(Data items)
○ ○ ○

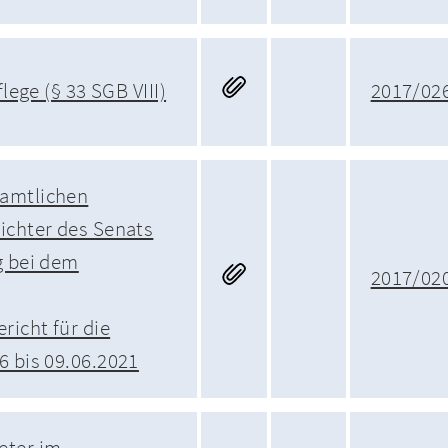
flege (§ 33 SGB VIII)
2017/02
amtlichen
ichter des Senats
g bei dem
2017/02
icht für die
6 bis 09.06.2021
eter im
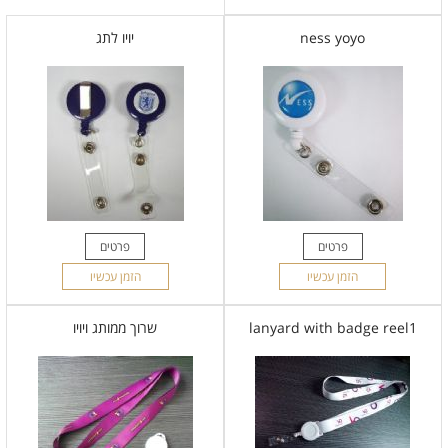
ness yoyo
יויו לתג
פרטים
פרטים
הזמן עכשיו
הזמן עכשיו
lanyard with badge reel1
שרוך ממותג ויויו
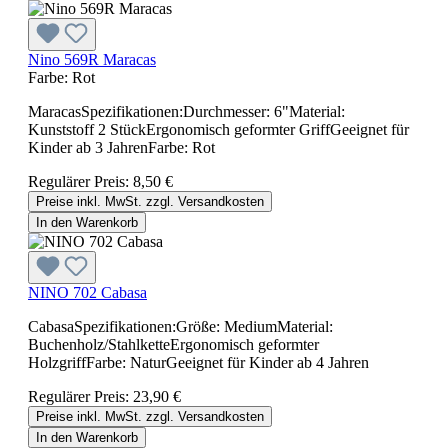
Nino 569R Maracas
Farbe:
Rot
MaracasSpezifikationen:Durchmesser: 6"Material:
Kunststoff 2 StückErgonomisch geformter GriffGeeignet für
Kinder ab 3 JahrenFarbe: Rot
Regulärer Preis:
8,50 €
Preise inkl. MwSt. zzgl. Versandkosten
In den Warenkorb
NINO 702 Cabasa
CabasaSpezifikationen:Größe: MediumMaterial:
Buchenholz/StahlketteErgonomisch geformter
HolzgriffFarbe: NaturGeeignet für Kinder ab 4 Jahren
Regulärer Preis:
23,90 €
Preise inkl. MwSt. zzgl. Versandkosten
In den Warenkorb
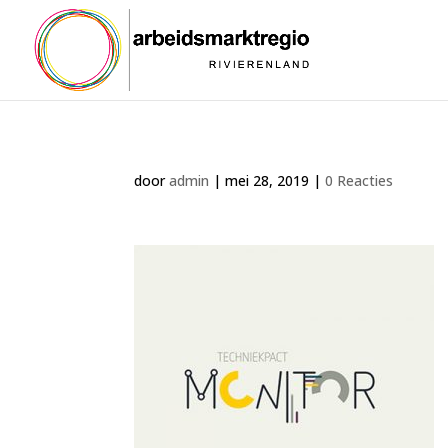
door
admin
|
mei 28, 2019
|
0 Reacties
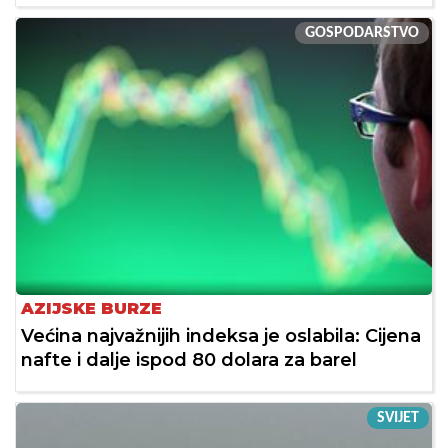
GOSPODARSTVO
AZIJSKE BURZE
Većina najvažnijih indeksa je oslabila: Cijena
nafte i dalje ispod 80 dolara za barel
SVIJET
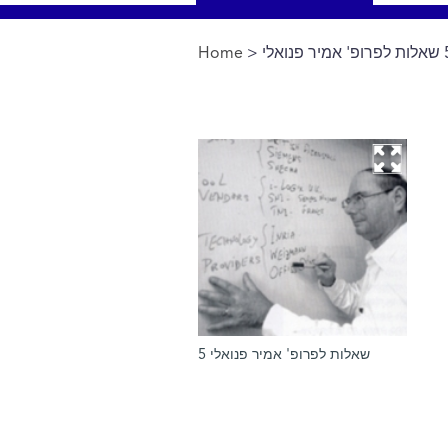
Home
>
You are here
5 שאלות לפרופ' אמיר פנואלי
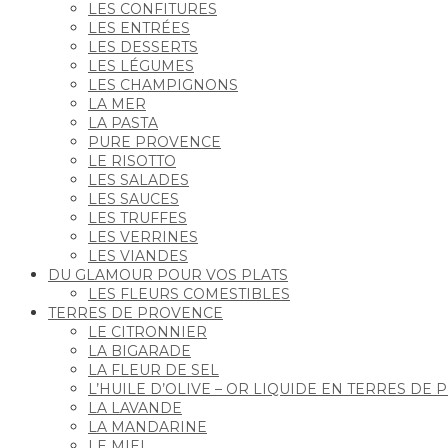
LES CONFITURES
LES ENTRÉES
LES DESSERTS
LES LÉGUMES
LES CHAMPIGNONS
LA MER
LA PASTA
PURE PROVENCE
LE RISOTTO
LES SALADES
LES SAUCES
LES TRUFFES
LES VERRINES
LES VIANDES
DU GLAMOUR POUR VOS PLATS
LES FLEURS COMESTIBLES
TERRES DE PROVENCE
LE CITRONNIER
LA BIGARADE
LA FLEUR DE SEL
L’HUILE D’OLIVE – OR LIQUIDE EN TERRES DE
LA LAVANDE
LA MANDARINE
LE MIEL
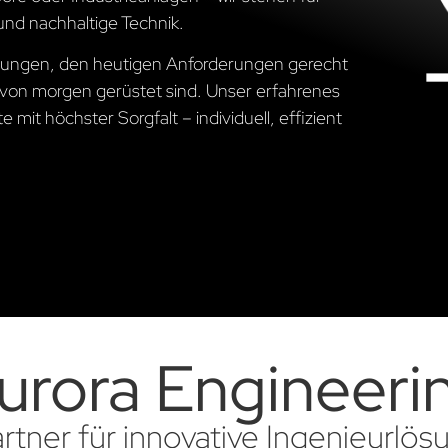
und nachhaltige Technik.
Lösungen, den heutigen Anforderungen gerecht
von morgen gerüstet sind. Unser erfahrenes
 mit höchster Sorgfalt – individuell, effizient
urora Engineeri
artner für innovative Ingenieurlö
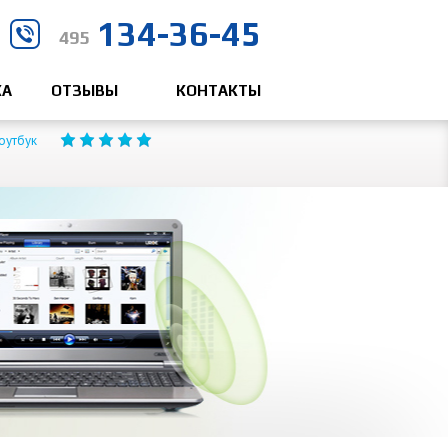
134-36-45
495
КА
ОТЗЫВЫ
КОНТАКТЫ
ноутбук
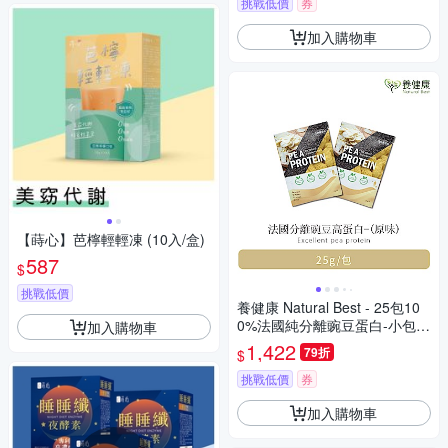
挑戰低價
券
加入購物車
【蒔心】芭檸輕輕凍 (10入/盒)
587
$
挑戰低價
養健康 Natural Best - 25包10
0%法國純分離豌豆蛋白-小包裝
加入購物車
- URD-019
1,422
79折
$
挑戰低價
券
加入購物車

○ ○ ○

A verbatim copy of the records is needed, with all images omitted.

flege (§ 33 SGB VIII)
2017/02
amtlichen
ichter des Senats
g bei dem
2017/02
icht für die
6 bis 09.06.2021
eter im
ness yoyo
יויו לתג
פרטים
פרטים
הזמן עכשיו
הזמן עכשיו
lanyard with badge reel1
שרוך ממותג ויויו
Nino 569R Maracas
Farbe:
Rot
MaracasSpezifikationen:Durchmesser: 6"Material:
Kunststoff 2 StückErgonomisch geformter GriffGeeignet für
Kinder ab 3 JahrenFarbe: Rot
Regulärer Preis:
8,50 €
Preise inkl. MwSt. zzgl. Versandkosten
In den Warenkorb
NINO 702 Cabasa
CabasaSpezifikationen:Größe: MediumMaterial:
Buchenholz/StahlketteErgonomisch geformter
HolzgriffFarbe: NaturGeeignet für Kinder ab 4 Jahren
Regulärer Preis:
23,90 €
Preise inkl. MwSt. zzgl. Versandkosten
In den Warenkorb
door
admin
|
mei 28, 2019
|
0 Reacties
GOSPODARSTVO
AZIJSKE BURZE
Većina najvažnijih indeksa je oslabila: Cijena
nafte i dalje ispod 80 dolara za barel
SVIJET
Home
>
You are here
5 שאלות לפרופ' אמיר פנואלי
LES CONFITURES
LES ENTRÉES
LES DESSERTS
LES LÉGUMES
LES CHAMPIGNONS
LA MER
LA PASTA
PURE PROVENCE
LE RISOTTO
LES SALADES
LES SAUCES
LES TRUFFES
LES VERRINES
LES VIANDES
DU GLAMOUR POUR VOS PLATS
LES FLEURS COMESTIBLES
TERRES DE PROVENCE
LE CITRONNIER
LA BIGARADE
LA FLEUR DE SEL
L’HUILE D’OLIVE – OR LIQUIDE EN TERRES DE
LA LAVANDE
LA MANDARINE
LE MIEL
und nachhaltige Technik.
Lösungen, den heutigen Anforderungen gerecht
von morgen gerüstet sind. Unser erfahrenes
 mit höchster Sorgfalt – individuell, effizient
urora Engineeri
artner für innovative Ingenieurlö
134-36-45
495
КА
ОТЗЫВЫ
КОНТАКТЫ
ноутбук
挑戰低價
券
加入購物車
【蒔心】芭檸輕輕凍 (10入/盒)
587
$
挑戰低價
養健康 Natural Best - 25包10
0%法國純分離豌豆蛋白-小包裝
加入購物車
- URD-019
1,422
79折
$
挑戰低價
券
加入購物車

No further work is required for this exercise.